I was told on another forum I may need a greenhouse to grow rosemary and cumin as they require 4 months of at least 85 degrees?Brian, buy a start of rosemary--it's notoriously slow to germinate. Basil is easy from seed--I start ours inside, also thyme. I can't comment on cilantro (we don't like the taste) nor cumin (we don't use much).
How about Italian Flat Leaf parsley? It germinates well, grows during the cooler season, and has a wonderful flavor.
About drying herbs--basil chopped fine and with a little water added to make a "mud pie" consistency; placed on a wax-paper lined cookie sheet in tablespoon size blobs and frozen; then the frozen blobs placed in a freezer container until a blob is needed. Much better than drying.

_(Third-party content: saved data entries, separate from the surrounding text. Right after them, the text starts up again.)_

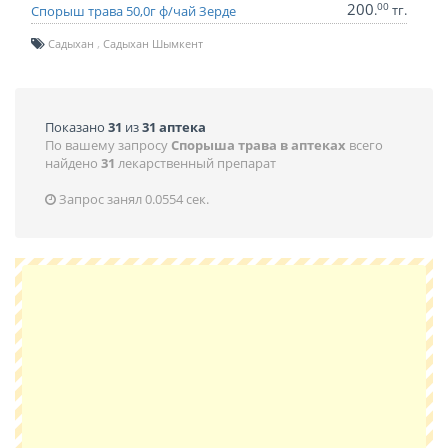
200
00
.
тг.
Спорыш трава 50,0г ф/чай Зерде
Садыхан
Садыхан Шымкент
Показано
31
из
31 аптека
По вашему запросу
Спорыша трава в аптеках
всего
найдено
31
лекарственный препарат
Запрос занял 0.0554 сек.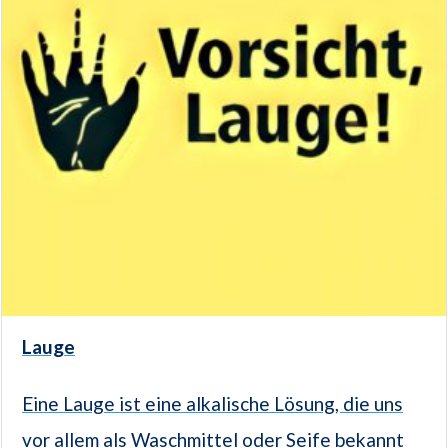
Lauge
Eine Lauge ist eine alkalische Lösung, die uns
vor allem als Waschmittel oder Seife bekannt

Thyme cut when the stems are 5" long or so, hung out of direct sunlight but with good air circulation, and then stored in a dark, cool spot in a glass jar, wonderful herb!
Rosemary may be evergreen in your area--it was for us in upstate NY. It is best grown in-ground and harvested when needed. If you want to dry it, the method is the same as for thyme.

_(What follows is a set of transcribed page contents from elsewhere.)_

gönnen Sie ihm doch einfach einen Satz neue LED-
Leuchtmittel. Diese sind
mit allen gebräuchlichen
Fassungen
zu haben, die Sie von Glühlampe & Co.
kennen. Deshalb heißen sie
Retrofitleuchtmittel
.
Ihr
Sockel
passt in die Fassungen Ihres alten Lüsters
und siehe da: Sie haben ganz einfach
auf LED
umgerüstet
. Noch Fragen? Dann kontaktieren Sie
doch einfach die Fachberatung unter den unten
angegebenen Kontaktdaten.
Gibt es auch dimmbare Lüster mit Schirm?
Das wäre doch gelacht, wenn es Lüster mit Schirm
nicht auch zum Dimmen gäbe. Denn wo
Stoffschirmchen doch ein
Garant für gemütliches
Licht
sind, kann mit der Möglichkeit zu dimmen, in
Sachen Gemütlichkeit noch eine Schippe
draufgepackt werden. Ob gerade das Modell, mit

After you have success with your herbs this season, consider adding marjoram and oregano to your herb garden. Both are perennial, lovely flavors, and can be grown either in containers or in-ground. We grow Mexican oregano because the Italian oregano just can't stand our heat and humidity.
When drying herbs, leave the leaves whole. The more surface area exposed, as in ground or pulverized herbs, the more the flavor loss. Rub your dried leaves between your hands just before adding them to a dish. You'll love the aroma!